What I would ask every reader to take from this
To the patient or family: If you have been informed that you have severe aortic stenosis and that your cardiologist has recommended a period of careful surveillance, please understand that surveillance is itself a clinical decision, not the absence of one. Three questions are reasonable to ask, ideally with answers recorded in your medical file. What specifically is being monitored, and on what schedule? What change at the next echocardiogram, or what new clinical finding, would alter the recommendation? And whether your case has been reviewed by a Heart Team, with a clear answer as to who has been involved in that review. If a defined threshold is crossed at the next study, a fresh Heart Team review is the appropriate next step.

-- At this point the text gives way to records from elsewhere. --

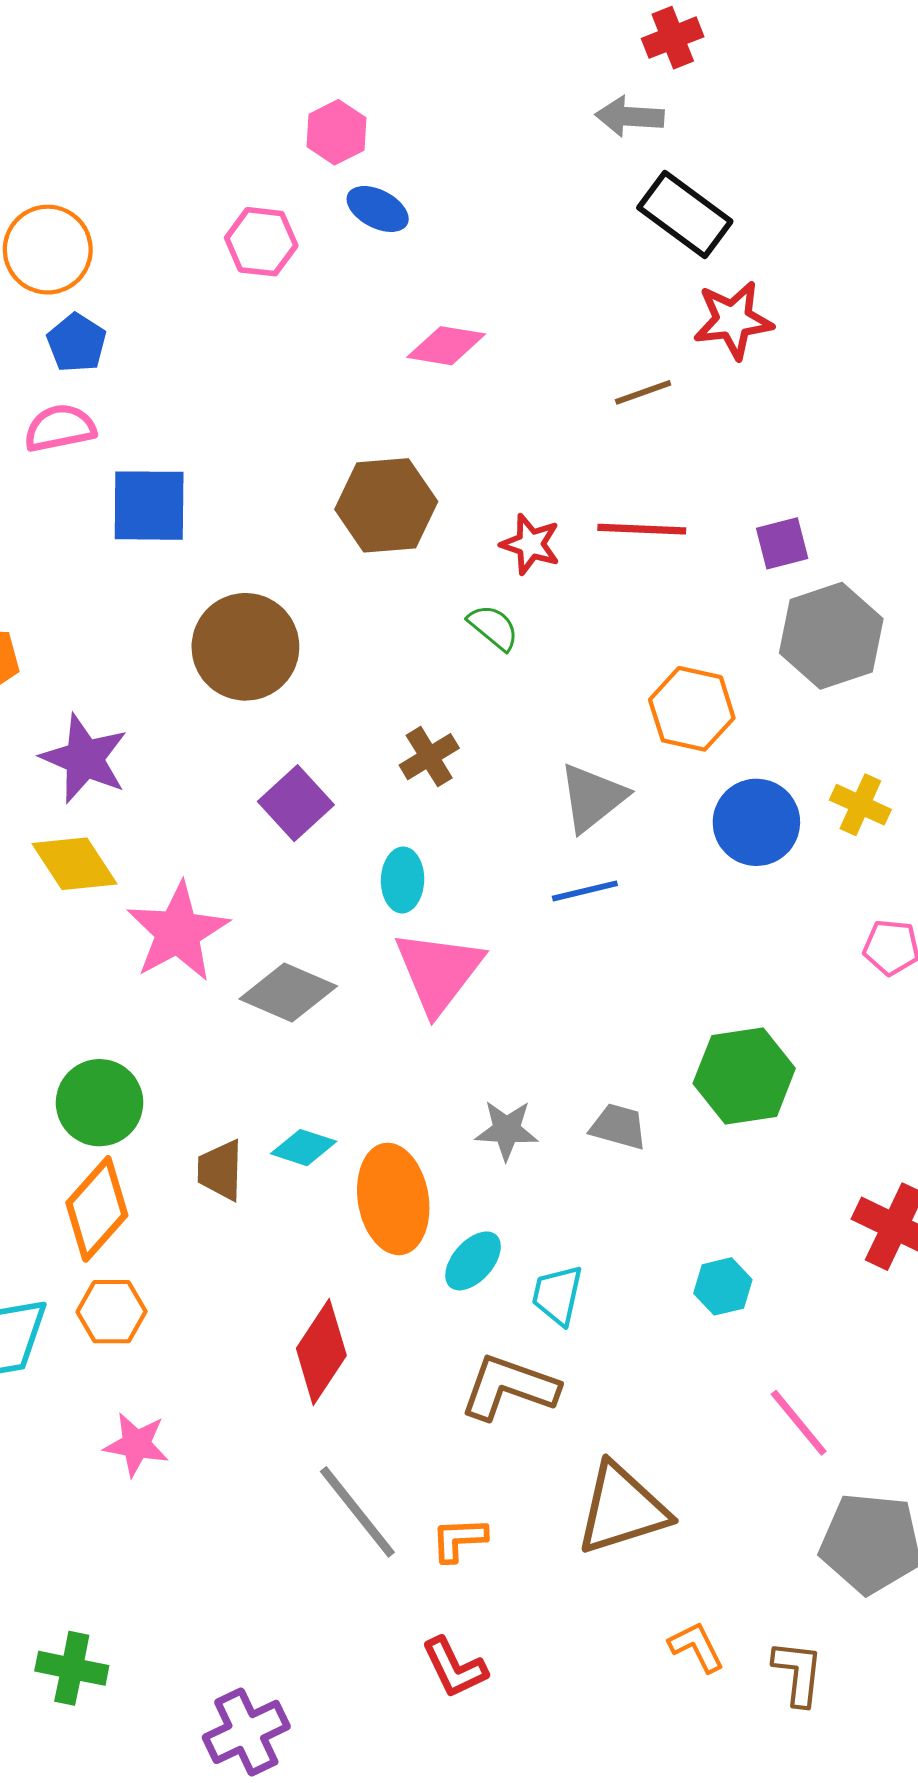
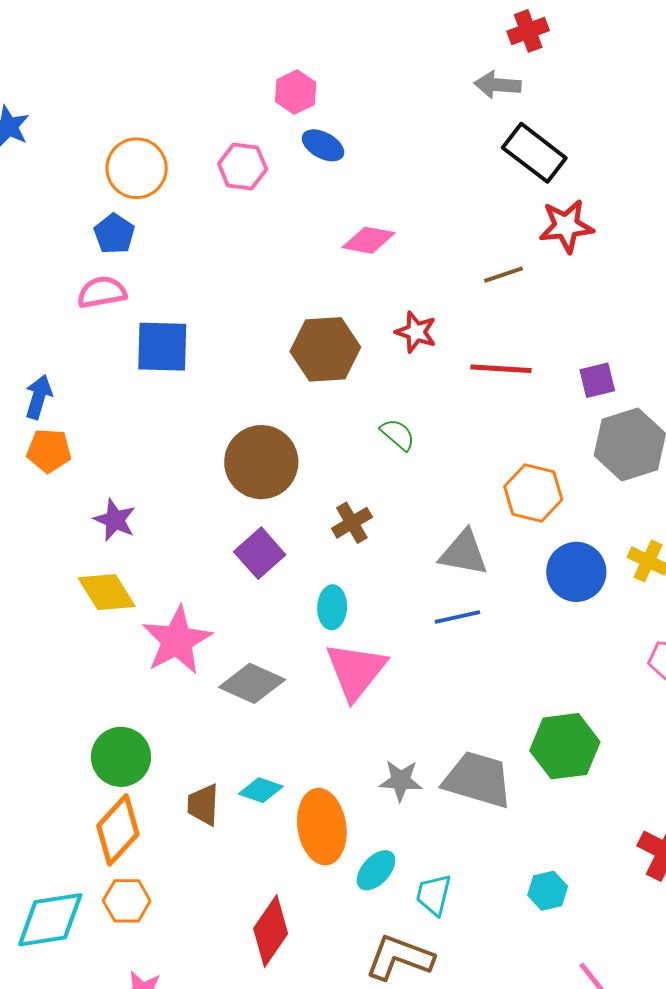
orange circle: (48, 250) -> (137, 168), moved
red star: (530, 544) -> (416, 332), moved
brown circle: (245, 647) -> (261, 462), moved
purple star: (84, 759) -> (115, 520), size x0.7
gray triangle: (592, 797) -> (464, 553), turned 48
gray trapezoid: (618, 1127) -> (478, 780), size x1.8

To the trainee: Hold on to the distinction between asymptomatic and symptom-concealed. It is the most clinically useful refinement available in this disease. AVATAR, RECOVERY and EARLY TAVR are essential reading in the original. The threshold for intervention in Stage C is moving earlier as you train in the field, and the patient you treat in 2030 will be a different patient from the one your seniors were trained to treat.
To the colleague: I would value the room’s thinking on how strain imaging, biomarker trajectory and valve calcium scoring are being integrated into your own Stage C decision-making, and where the threshold for action is now settling in your practice. The international standard is converging but has not yet converged; the conversation among senior operators is, in my view, the most productive place to keep refining it.
“Severe describes the valve. Symptomatic describes the patient. Stage C is the space between, and it is no longer a space in which clinical surveillance, on its own, is sufficient.”